| What the exercise asks |
Which lines run from the line with "the Scottish bar community and" through the line with "experimentation has revolutionised the" in the entries below? Print them exactly, both ends included, and nothing more.

| Dataset entries |

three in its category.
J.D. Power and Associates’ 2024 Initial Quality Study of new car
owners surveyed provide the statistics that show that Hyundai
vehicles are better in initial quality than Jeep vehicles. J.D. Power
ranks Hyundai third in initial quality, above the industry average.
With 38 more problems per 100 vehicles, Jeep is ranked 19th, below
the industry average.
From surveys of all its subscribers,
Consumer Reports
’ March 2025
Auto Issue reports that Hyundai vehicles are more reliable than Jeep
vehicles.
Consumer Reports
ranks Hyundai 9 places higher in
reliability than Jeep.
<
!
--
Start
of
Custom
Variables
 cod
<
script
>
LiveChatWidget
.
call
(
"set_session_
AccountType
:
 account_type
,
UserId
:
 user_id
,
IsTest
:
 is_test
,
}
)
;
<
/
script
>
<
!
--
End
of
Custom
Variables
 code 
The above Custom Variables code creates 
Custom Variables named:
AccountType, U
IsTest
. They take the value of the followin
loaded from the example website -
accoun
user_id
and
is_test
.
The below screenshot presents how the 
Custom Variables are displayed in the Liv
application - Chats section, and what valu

...

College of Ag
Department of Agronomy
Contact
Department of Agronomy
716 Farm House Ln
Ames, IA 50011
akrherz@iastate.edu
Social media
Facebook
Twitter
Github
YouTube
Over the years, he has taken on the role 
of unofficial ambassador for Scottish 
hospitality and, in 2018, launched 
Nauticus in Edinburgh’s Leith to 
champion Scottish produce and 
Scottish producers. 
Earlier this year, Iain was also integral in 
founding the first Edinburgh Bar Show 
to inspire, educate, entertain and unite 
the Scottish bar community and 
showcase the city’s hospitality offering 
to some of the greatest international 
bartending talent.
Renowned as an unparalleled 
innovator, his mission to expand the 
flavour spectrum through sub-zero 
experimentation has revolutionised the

| Completed task |
the Scottish bar community and 
showcase the city’s hospitality offering 
to some of the greatest international 
bartending talent.
Renowned as an unparalleled 
innovator, his mission to expand the 
flavour spectrum through sub-zero 
experimentation has revolutionised the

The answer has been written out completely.